Washington state Gov. Jay Inslee announced Friday that he is running for President, launching a bid in which he intends to make combating climate change the central rationale for his campaign.
Inslee announced the bid in a video made public on Friday. He is slated to hold a news conference in Seattle at a solar panel installer to expand upon his presidential announcement. He will be surrounded by friends, family and business owners who the campaign says have benefited from his climate policies in the state.
"I'm Jay Inslee and I'm running for president because I am the only candidate who will make defeating climate change our nation's number one priority," the governor says in a more-than-a-minute-long video that highlights his decades-long focus on climate change and compares tackling the issue to President John F. Kennedy's focus on going to the moon.
"We're the first generation to feel the sting of climate change. And we're the last that can do something about it," Inslee adds. "We can do this. Join our movement. This is our moment."
The video ends with a string of straight-to-camera videos from voters and supporters saying, "Our moment." Among those featured is Bill Nye, the popular television star known as "Bill Nye the Science Guy," who often talks about climate change.
Inslee has been upfront about the fact that he has been exploring a presidential run for months. He now enters a crowded presidential field that boasts 12 other Democrats, including six senators, and could grow to more than 15 Democratic candidates in the coming months.
He will headquarter his campaign in Seattle, making his campaign the only 2020 operation to date to be based on the West Coast. He will follow up Friday's announcement with a trip to Iowa and Nevada in the coming days, an adviser added.
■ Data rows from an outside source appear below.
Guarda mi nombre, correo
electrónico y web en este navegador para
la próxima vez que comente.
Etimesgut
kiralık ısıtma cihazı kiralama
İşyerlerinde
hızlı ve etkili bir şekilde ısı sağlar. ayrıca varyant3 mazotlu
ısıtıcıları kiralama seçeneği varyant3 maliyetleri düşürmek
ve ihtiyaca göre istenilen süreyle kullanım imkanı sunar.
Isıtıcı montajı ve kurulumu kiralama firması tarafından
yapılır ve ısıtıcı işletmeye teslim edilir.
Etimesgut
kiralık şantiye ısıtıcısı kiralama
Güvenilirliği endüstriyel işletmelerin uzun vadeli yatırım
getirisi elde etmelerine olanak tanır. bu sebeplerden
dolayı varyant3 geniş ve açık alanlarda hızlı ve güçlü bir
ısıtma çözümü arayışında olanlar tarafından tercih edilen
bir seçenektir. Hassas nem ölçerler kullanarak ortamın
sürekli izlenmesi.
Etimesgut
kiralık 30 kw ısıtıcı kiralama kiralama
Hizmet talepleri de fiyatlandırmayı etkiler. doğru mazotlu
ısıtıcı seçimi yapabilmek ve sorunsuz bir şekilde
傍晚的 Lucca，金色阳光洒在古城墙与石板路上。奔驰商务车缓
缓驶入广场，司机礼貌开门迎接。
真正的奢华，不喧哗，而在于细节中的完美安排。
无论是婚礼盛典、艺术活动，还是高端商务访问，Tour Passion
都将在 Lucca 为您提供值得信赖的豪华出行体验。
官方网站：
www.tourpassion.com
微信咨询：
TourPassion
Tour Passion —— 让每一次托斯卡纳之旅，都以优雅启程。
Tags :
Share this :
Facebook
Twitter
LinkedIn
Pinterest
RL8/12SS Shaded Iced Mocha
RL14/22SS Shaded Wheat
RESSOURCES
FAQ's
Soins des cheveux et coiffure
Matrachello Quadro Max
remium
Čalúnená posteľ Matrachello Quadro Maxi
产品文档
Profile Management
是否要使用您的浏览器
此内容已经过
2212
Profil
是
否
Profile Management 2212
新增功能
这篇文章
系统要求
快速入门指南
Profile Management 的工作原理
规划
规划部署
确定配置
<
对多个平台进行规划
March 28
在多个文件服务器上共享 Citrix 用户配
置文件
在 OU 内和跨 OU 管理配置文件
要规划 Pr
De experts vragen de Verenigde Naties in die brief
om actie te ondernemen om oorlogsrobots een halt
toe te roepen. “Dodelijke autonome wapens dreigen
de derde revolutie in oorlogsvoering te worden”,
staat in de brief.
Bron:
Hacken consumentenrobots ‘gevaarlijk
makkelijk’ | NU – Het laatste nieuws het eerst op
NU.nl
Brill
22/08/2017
Inslee, who served as head of the Democratic Governors Association in 2018, traveled the country stumping for Democrats running for governor that year, but also used the trips to talk to Democrats about his platform focused on climate change. Inslee has told reporters and people close to him that he has been emboldened by what he has heard from those Democrats and believes there is a hunger in the country for someone with a singular focus on climate change.
"We know we have to have a candidate who will make climate change and building a clean energy economy a central focus, an organizing principle for the American people and we need a president who will do the same," Inslee told CNN in February.
"I am excited about this because, as I have traveled the country, I hear people waiting for the bugle call from the White House," Inslee continued. "We heard it from Kennedy when he said we are going to go to the moon. We need a similar bugle call to the American people on this."
Inslee has been in elected office for much of the last three decades. He was first elected to the Washington House of Representatives in 1989 and was first elected to the US House of Representatives in 1992. Inslee, though, lost his re-election bid in 1994, an election cycle called the "Republican Revolution" after the party picked up 54 seats in the House.
After a failed 1996 gubernatorial election, he successfully ran for Congress again in 1998, a job he held until he successfully ran for governor in 2012.
Inslee, by raising the minimum wage in Washington state, helping to pass a statewide paid family leave law and enacting a moratorium on the death penalty, has been an outspoken progressive executive since he became governor in 2013. But his profile truly rose after the election of President Donald Trump. After the President's inauguration in 2017, Inslee became a vocal opponent of the Republican leader, including by suing him after Trump tried to ban immigration from several Muslim majority countries.
Although Inslee has looked to make Washington state more carbon neutral during his time in office -- including by investing in a statewide fund that looks to help business go green in Washington -- the governor failed to enact a statewide carbon tax in 2018, delivering a stinging defeat for environmentalists after years of attempts to curb climate change through economic incentives. The proposal, which voters rejected by 13 percentage points, would have levied a tax of $15 per metric ton of carbon emissions, making Washington the first state in the nation to raise the cost of fossil-fuel-intensive activities.
Inslee's time as chair of the Democratic Governors Association during the 2018 cycle helped raise his profile, too. The year saw Democrats pick up seven governorships across the country, a fact that the governor has touted in the wake of the midterm elections.
He faces a significant level of skepticism from Republicans on climate change. Trump, as President, has left the Paris Climate Accord and has said he does not believe government reports that cast grave warnings about the impact of climate change. Republicans now hope to make Democrats' focus on the issue, namely through the newly proposed Green New Deal, central in their attacks against the party in 2020.
Inslee largely dismisses Trump's comments on climate change, arguing that the President doesn't understand where the American people are on the issue, especially young people.
"Donald Trump, fundamentally, is just fearful and pessimistic," he told CNN. "He doesn't think we are smart enough to do this. He is just wrong about the American people."
Inslee has praised the Green New Deal, saying it is "raising people's ambitions" and "making what might seem impossible within the realm of the possible," but the governor has not outright said he would support the entire package.